Era evidente que Renny consideraba que no sólo su vida, sino su fama, estaban en juego. Hacía tiempo que se jactaba —y con razón— de que era capaz de reventar con los puños cualquier puerta de madera.

—¡Huelo humo! —exclamó Long Tom.

Doc ya se había dado cuenta de ello.

—El edificio ha sido incendiado —reconoció.

—¡Escuchad! —susurró Long Tom.

Llegó débilmente hasta ellos ruido de chisporroteo de fuego.

—¡Truenos, tenemos que salir de aquí! —exclamó Renny.

—En efecto —asintió Long Tom.

—Vamos, Renny —dijo Doc—. Probaremos la puerta.

Bajo el asalto combinado de Doc y Renny, la puerta se estremeció, chirrió y acabó por hundirse. Entró una nube de humo en el cuarto al salir los tres hombres. Había un poquito más de luz en el pasillo a pesar del humo.

—Seguidme —ordenó Doc, corriendo hacia la escalera.

Renny bramó:

—¡Por el toro sagrado! ¡Te equivocas de dirección!

Doc, subiendo los escalones de tres en tres, no se paró a dar explicaciones.

Desapareció entre el humo y la obscuridad del piso superior y subió el siguiente tramo de escalera. Sus pies corrían, y sus ojos dorados, siempre alerta, habían visto algo que se les había pasado por alto a sus ayudantes: a Boris Ramadanoff en el descansillo de arriba.

El hombre de bronce fue acortando la distancia que le separaba del asesino.

Al llegar a la parte superior del tramo que conducía al tejado, Doc se hallaba casi pisándole los talones.

Ramadanoff salió al tejado y pudo cerrar la puerta tras él, de golpe.

Después de probar su fuerza en la puerta una vez, Doc no perdió más tiempo.

Desde el tejado, la voz de Boris gritó:

—¡Quédense ahí dentro y ardan!

Doc no le oyó. Había saltado al pasamanos, aterrizando en el piso de abajo.

Se encontró con sus ayudantes, que subían.

—¡Abajo! —ordenó—. Volved al cuarto de donde acabamos de salir.

—No podemos, Doc —contestó Renny.

—El incendio nos ha cortado ya el paso —agregó Long Tom.

Las llamas lamían la escalera a sus pies. Unos cuantos pisos más abajo, se oyó gran estrépito al hundirse algo.

—¡Abajo! —ordenó Doc.

Y dio el ejemplo.

Los dos hombres le siguieron sin protestar, protegiéndose los ojos con las manos y apagándose a manotazos las llamas que prendían en su ropa.

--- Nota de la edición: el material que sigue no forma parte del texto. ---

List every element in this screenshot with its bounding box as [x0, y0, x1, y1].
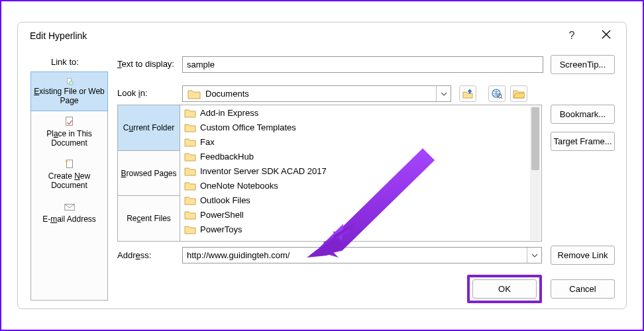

—Esta era nuestra única probabilidad de salvación —observó Doc, cuando llegaron al cuarto.

—¿Dónde estás, Doc? —inquirió Tom, a quien el humo apenas permitía abrir los ojos.

—¡Por aquí!

Siguieron su voz, metiéndose en el pozo, pasadizo por el que Doc entrara pocos minutos antes de ayudarles. Llovieron astillas sobre sus cabezas.

—¡El edificio se está hundiendo! —exclamó Renny.

Pero no era más que una parte del edificio, la techumbre del pasadizo. Doc la había arrancado.

—Seguidme hacia arriba —dijo—. No hay escalera. Tendremos que apoyarnos con hombros y pies en los lados del pozo e ir subiendo poco a poco. Sólo estamos a dos pisos del tejado.

—¿Está abierto este pozo por arriba? —inquirió Long Tom.

—Si no lo está, tendremos que abrirlo nosotros —contestó Doc.

—¿Qué vamos a hacer con salir al tejado? —inquirió Renny roncamente.

—Ahorra el aliento —le aconsejó Doc— y sube.

El pozo no estaba abierto por la parte de arriba. Mientras el fuego rugía tras ellos y el humo les rodeaba por completo, Doc pegó y empujó contra la techumbre del pozo.

Los músculos del hombre de bronce tenían más resistencia que las planchas de aquella madera. Sus prodigiosas manos practicaron un agujero lo bastante grande para dar paso a su cuerpo.

Del tejado llegó a sus oídos una especie de zumbido. Era el autogiro de Boris Ramadanoff. Había tardado unos minutos en quitarle la cubierta de seda impermeabilizada al aparato.

Pero las aspas del mismo habían empezado a girar ya y estaba tirando de él la catapulta para hacerlo despegar.

El autogiro se ladeó peligrosamente al salir de la catapulta; pero la hélice superior hizo que el aparato recobrara el equilibrio con gran alivio del ruso, que había creído que iba a estrellarse.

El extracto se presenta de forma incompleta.